Going in, I didn’t know much about tires — I knew they were very important, but I had never taken the time to learn, so I mostly bought whatever was cheapest…
But now, after learning about the various trade-offs of different types of tires, finding great review sources and technical primers on the characteristics of modern tires, etc, I can never go back to low-quality tires (they don’t even save you much money since they don’t last as long, and what is your family’s safety worth?).
What’s frustrating is that all this knowledge doesn’t have anywhere to go. I don’t need new tires for a few years! Oh well, it was fun to learn ¯\_(ツ)_/¯
👀📎🤖 Microsoft is Updating Copilot to use GPT-4 Turbo with 128k Context Window
We all knew it was coming:
Copilot will soon be able to respond using OpenAI’s latest GPT-4 Turbo model, which essentially means it will “see” more data thanks to a 128K context window. This larger context window will allow Copilot to better understand queries and offer better responses. “This model is currently being tested with select users and will be widely integrated into Copilot in the coming weeks,”
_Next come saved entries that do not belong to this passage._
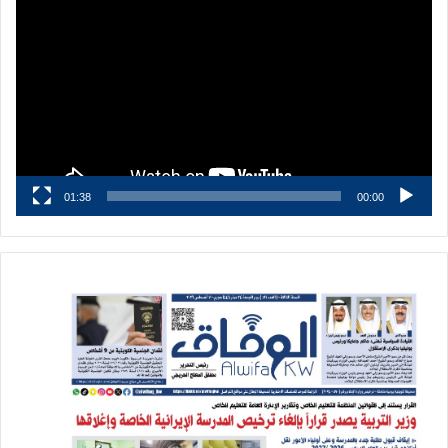
الفيديو
01:38
00:00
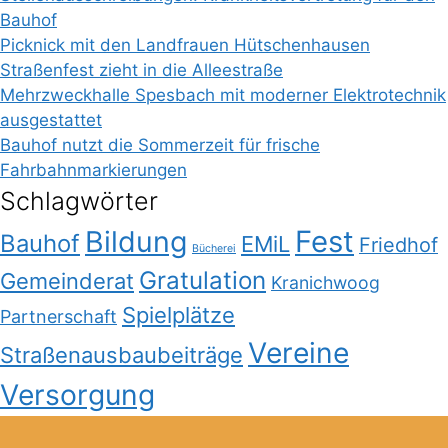
Bauhof
Picknick mit den Landfrauen Hütschenhausen
Straßenfest zieht in die Alleestraße
Mehrzweckhalle Spesbach mit moderner Elektrotechnik
ausgestattet
Bauhof nutzt die Sommerzeit für frische
Fahrbahnmarkierungen
Schlagwörter
Bildung
Fest
Bauhof
EMiL
Friedhof
Bücherei
Gratulation
Gemeinderat
Kranichwoog
Spielplätze
Partnerschaft
Vereine
Straßenausbaubeiträge
Versorgung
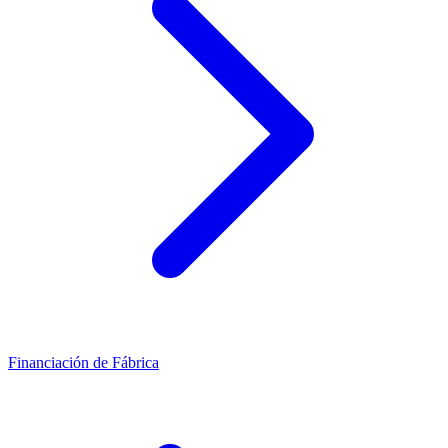
Financiación de Fábrica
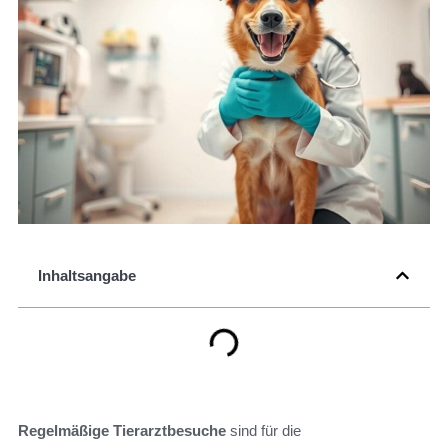
Inhaltsangabe
Regelmäßige Tierarztbesuche
sind für die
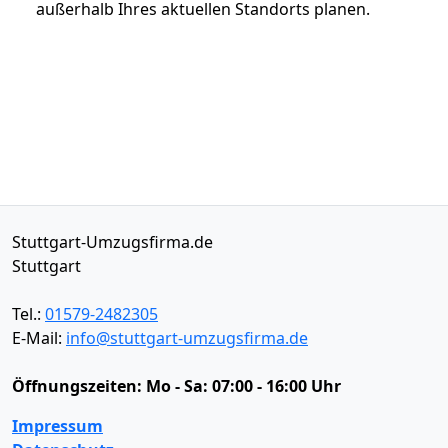
außerhalb Ihres aktuellen Standorts planen.
Stuttgart-Umzugsfirma.de
Stuttgart
Tel.:
01579-2482305
E-Mail:
info@stuttgart-umzugsfirma.de
Öffnungszeiten:
Mo - Sa: 07:00 - 16:00 Uhr
Impressum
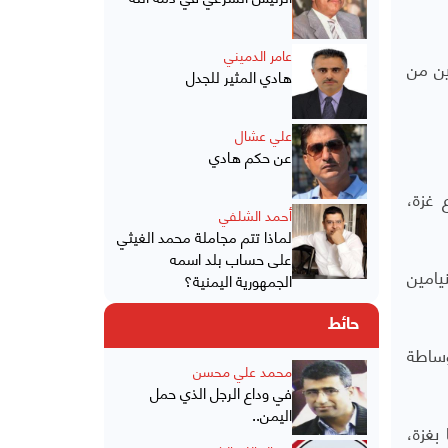
عامر الدميني
ين من
هادي المثير للجدل
علي عشال
عن حكم هادي
ية بقطاع غزة،
أحمد الشلفي
لماذا تتم مجاملة محمد الغيثي
على حساب بلد اسمه
نيامين
الجمهورية اليمنية؟
حائط
وساطة
محمد علي محسن
في وداع الرجل الذي حمل
اليمن..
وجود نحو 96 أسيرا إسرائيليا بغزة،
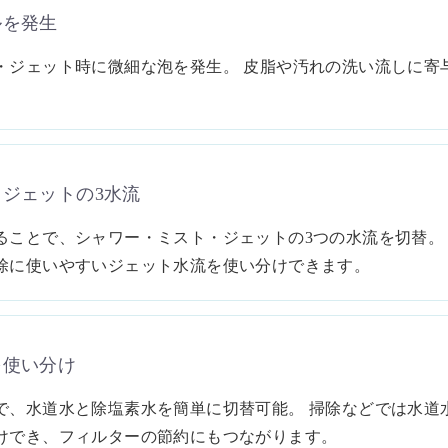
ルを発生
・ジェット時に微細な泡を発生。 皮脂や汚れの洗い流しに寄
ジェットの3水流
ることで、シャワー・ミスト・ジェットの3つの水流を切替。
除に使いやすいジェット水流を使い分けできます。
を使い分け
で、水道水と除塩素水を簡単に切替可能。 掃除などでは水道
けでき、フィルターの節約にもつながります。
The larger context window will probably make a bigger difference here than with ChatGPT since Copilot inherently works with longer documents.
The Copilot code interpreter is also getting an upgrade.
🎨 🎭 Liberty Studio 👩🎨 🎥
Light & Magic (2022, mini-series on Disney+)
I really enjoyed this 6-parter on the special effects industry broadly and Industrial Light & Magic more specifically.
It all began with the production of ‘Star Wars’ in 1975. The amount of innovation and invention that came out of that film is pretty incredible.
Also, gotta love how Lucas described what he wanted as Kubrick’s ‘2001: A Space Odyssey’, but kinetic and fast-moving.
The documentary series shows history through the biggest films that ILM worked on, creating a very interesting arc from the analog era of Star Wars and Indiana Jones to films like Terminator 2 and Jurassic Park, marking the Big Bang of the digital era.
It’s impressive to see how George Lucas was the prime moving force for so much from so early. From the very start, he pushed for digital editing, digital sound, digital special effects, etc. It seems obvious now, but it didn’t at the time.
Pixar was spun-off from his efforts (and sold to Steve Jobs).
The human stories of that fast-changing industry feel familiar.
People spent years building skills that within a few years became mostly obsolete.
While some were celebrating the rapid progress on the digital side, others were mourning the death of the model shop and of building things with their hands.
Multiple people mention that they expected things to change, but that it happened way faster than they predicted — which is a common refrain when it comes to AI these days.